A few months went by and I started progressing again. Then, just like before, the progress halted again. Nothing seemed to be helping and the lack of progressions was making me more and more agitated. I started messing up at school in exams and fighting my parents at home all the while trying to maintain my friendships with a group of people that didn’t know what was happening - after all, how do you explain something when even you don’t know what’s happening to you? In the end, the therapist sat me down and asked me why I wasn’t progressing. I found it frustrating and aggravating that she was asking me when in fact it was her job to find out what was wrong with me and help me to overcome it. After I said this, she said that she had a few theories but just wanted to confirm it and that my outburst had done just that. Confused, I sat and listened. She said that while I had accepted the death of this family member and accepted that life was different without them, what I hadn’t accepted was that I was different without them, that I had changed and I wasn’t ready to accept that yet.
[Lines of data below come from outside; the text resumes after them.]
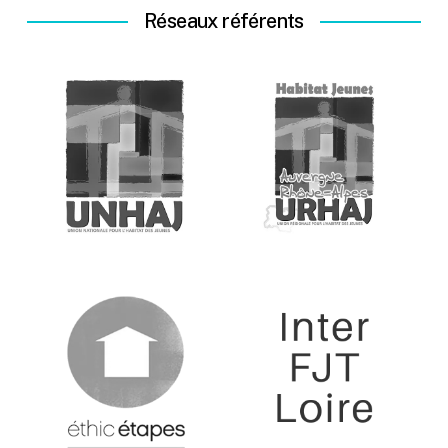
Réseaux référents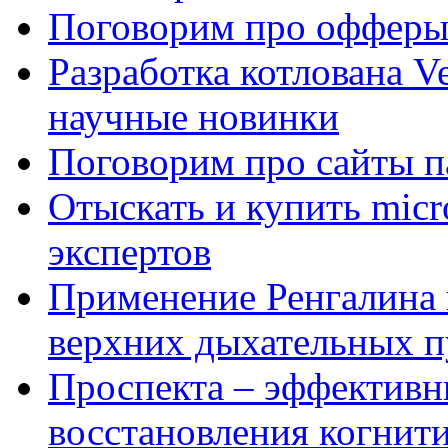
Поговорим про офферы
Разработка котлована Ve
научные новинки
Поговорим про сайты п
Отыскать и купить mi
экспертов
Применение Ренгалина 
верхних дыхательных п
Проспекта – эффективн
восстановления когнит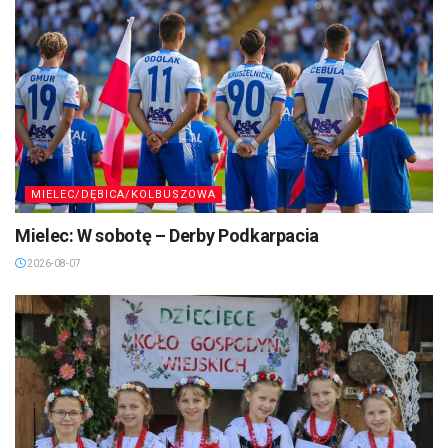
MIELEC/DĘBICA/KOLBUSZOWA
Mielec: W sobotę – Derby Podkarpacia
2026-08-07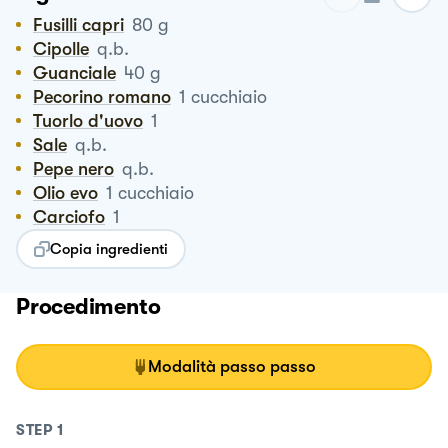
Fusilli capri
80
g
Cipolle
q.b.
Guanciale
40
g
Pecorino romano
1
cucchiaio
Tuorlo d'uovo
1
Sale
q.b.
Pepe nero
q.b.
Olio evo
1
cucchiaio
Carciofo
1
Copia ingredienti
Procedimento
Modalità passo passo
STEP
1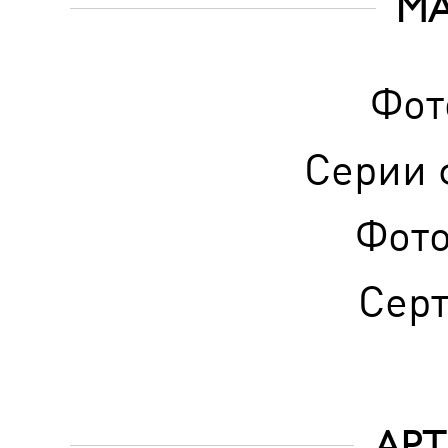
М
Фот
Серии 
Фот
Сер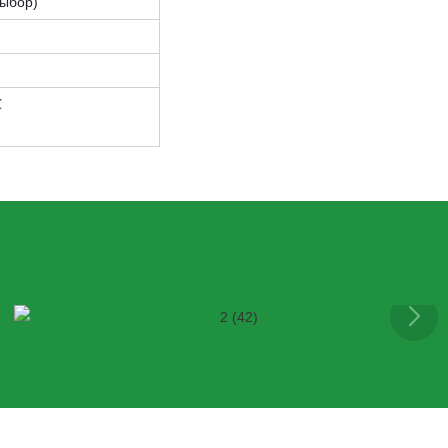
выбор)
℃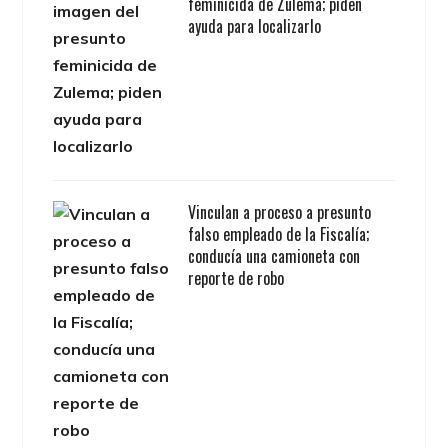
feminicida de Zulema; piden
ayuda para localizarlo
Vinculan a proceso a presunto
falso empleado de la Fiscalía;
conducía una camioneta con
reporte de robo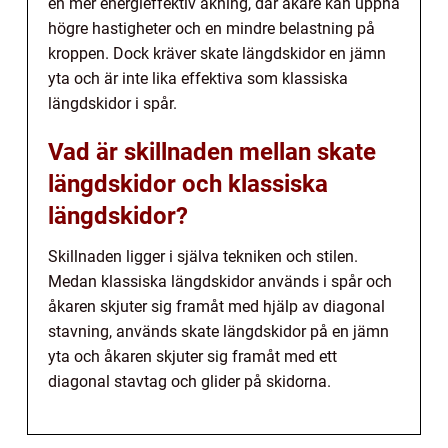
en mer energieffektiv åkning, där åkare kan uppnå
högre hastigheter och en mindre belastning på
kroppen. Dock kräver skate längdskidor en jämn
yta och är inte lika effektiva som klassiska
längdskidor i spår.
Vad är skillnaden mellan skate
längdskidor och klassiska
längdskidor?
Skillnaden ligger i själva tekniken och stilen.
Medan klassiska längdskidor används i spår och
åkaren skjuter sig framåt med hjälp av diagonal
stavning, används skate längdskidor på en jämn
yta och åkaren skjuter sig framåt med ett
diagonal stavtag och glider på skidorna.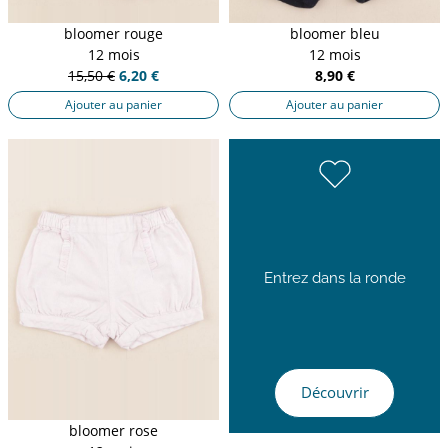
bloomer rouge
bloomer bleu
12 mois
12 mois
15,50 €
6,20 €
8,90 €
Ajouter au panier
Ajouter au panier
Entrez dans la ronde
Découvrir
bloomer rose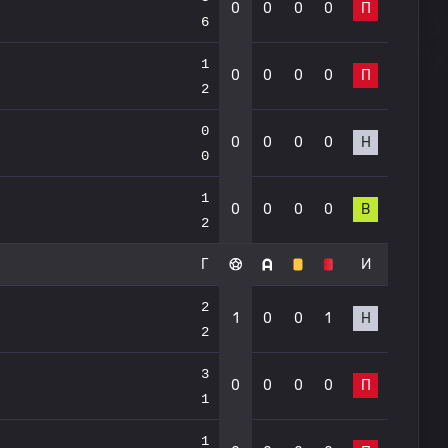
0
0
0
0
П
6
1
0
0
0
0
П
2
0
0
0
0
0
Н
0
1
0
0
0
0
В
2
Г
И
2
1
0
0
1
Н
2
3
0
0
0
0
П
1
1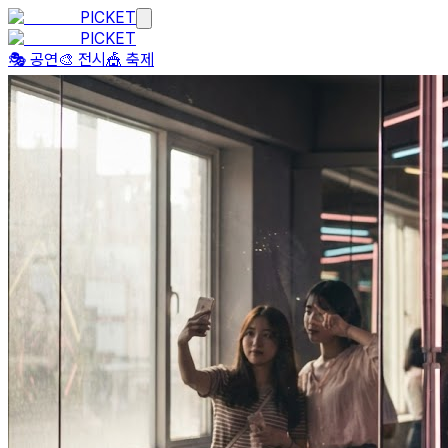
PICKET
PICKET
🎭 공연
🎨 전시
🎪 축제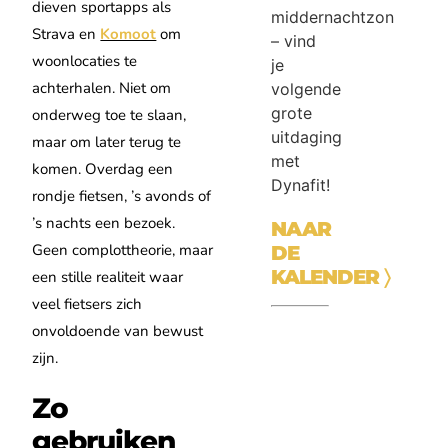
dieven sportapps als
middernachtzon
Strava en
Komoot
om
– vind
woonlocaties te
je
achterhalen. Niet om
volgende
grote
onderweg toe te slaan,
uitdaging
maar om later terug te
met
komen. Overdag een
Dynafit!
rondje fietsen, ’s avonds of
’s nachts een bezoek.
NAAR
Geen complottheorie, maar
DE
KALENDER
〉
een stille realiteit waar
veel fietsers zich
onvoldoende van bewust
zijn.
Zo
gebruiken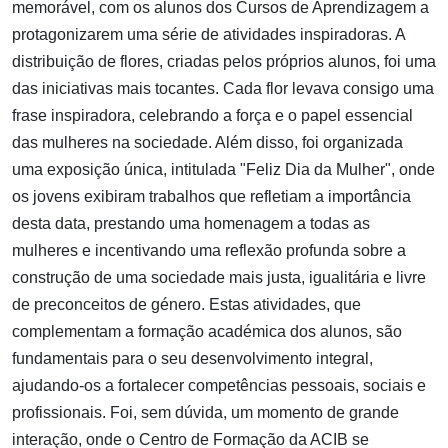
memorável, com os alunos dos Cursos de Aprendizagem a
protagonizarem uma série de atividades inspiradoras. A
distribuição de flores, criadas pelos próprios alunos, foi uma
das iniciativas mais tocantes. Cada flor levava consigo uma
frase inspiradora, celebrando a força e o papel essencial
das mulheres na sociedade. Além disso, foi organizada
uma exposição única, intitulada "Feliz Dia da Mulher", onde
os jovens exibiram trabalhos que refletiam a importância
desta data, prestando uma homenagem a todas as
mulheres e incentivando uma reflexão profunda sobre a
construção de uma sociedade mais justa, igualitária e livre
de preconceitos de género. Estas atividades, que
complementam a formação académica dos alunos, são
fundamentais para o seu desenvolvimento integral,
ajudando-os a fortalecer competências pessoais, sociais e
profissionais. Foi, sem dúvida, um momento de grande
interação, onde o Centro de Formação da ACIB se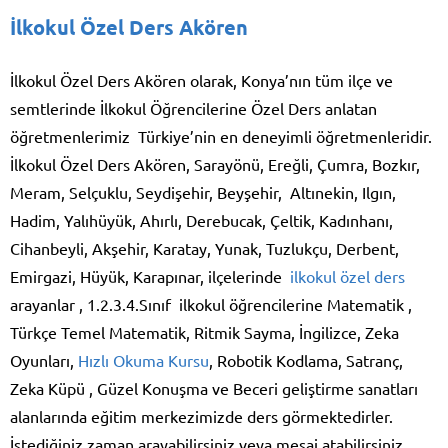
İlkokul Özel Ders Akören
İlkokul Özel Ders Akören olarak, Konya’nın tüm ilçe ve
semtlerinde İlkokul Öğrencilerine Özel Ders anlatan
öğretmenlerimiz Türkiye’nin en deneyimli öğretmenleridir.
İlkokul Özel Ders Akören, Sarayönü, Ereğli, Çumra, Bozkır,
Meram, Selçuklu, Seydişehir, Beyşehir, Altınekin, Ilgın,
Hadim, Yalıhüyük, Ahırlı, Derebucak, Çeltik, Kadınhanı,
Cihanbeyli, Akşehir, Karatay, Yunak, Tuzlukçu, Derbent,
Emirgazi, Hüyük, Karapınar, ilçelerinde
ilkokul özel ders
arayanlar , 1.2.3.4.Sınıf ilkokul öğrencilerine Matematik ,
Türkçe Temel Matematik, Ritmik Sayma, İngilizce, Zeka
Oyunları,
Hızlı Okuma Kursu
, Robotik Kodlama, Satranç,
Zeka Küpü , Güzel Konuşma ve Beceri geliştirme sanatları
alanlarında eğitim merkezimizde ders görmektedirler.
İstediğiniz zaman arayabilirsiniz veya mesaj atabilirsiniz.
For one of the few moments in my life, I was completely silent. I usually had a response for everything but I couldn’t argue with something that was so true in every way. It made me sad and I cried, I guess I was grieving the old me. In losing a part of him, I had lost a part of me and I wasn’t ready to accept that change. The beauty about acceptance is also the thing that makes it so challenging. It’s having to accept the thing that’s holding you back in order to propel yourself forward. The problem is, the reason you want to change is because you’re not happy accepting something the way it is and so to accept it feels counterproductive. I know, I’ve been there. The truth is that if you want to build future goals - you have to be realistic about how much work you put in and realistic about the challenges that you meet along the way. If you’re not willing to accept where you’re starting and you’re not willing to accept who you are or what you are then you do yourself a disservice because you end up creating a false starting line that isn’t representative of where you’re really at. If you have no accurate way of measuring where you started, how are you going to measure your progress?
What I've Learnt...
Acceptance itself is the hardest thing in the world. It’s painful and tough and quite honestly exhausting. On the other hand, what comes after is exhilarating. It’s the feeling of starting from scratch, it’s the process of knowing who you are and not what anyone else wants you or needs you to be. Accepting where you are is not a weakness as long as you also accept that there is always room to grow - to become more than what you were before. I’m still accepting what I am, who I am and where I’m at. I’m by no means perfect and that’s a good thing otherwise how boring would the rest of my life be if I had the answers to everything and every challenge that came my way. Accepting that I don’t have power over everything that happens, including this pandemic, but I do have control over what I do with that knowledge and how I react with that in mind.
I hope this entry helps and if you feel that someone you know could benefit from it then share it with them.
Good luck with coming to terms with any challenges you have in your life at the moment and I’ll speak to you soon.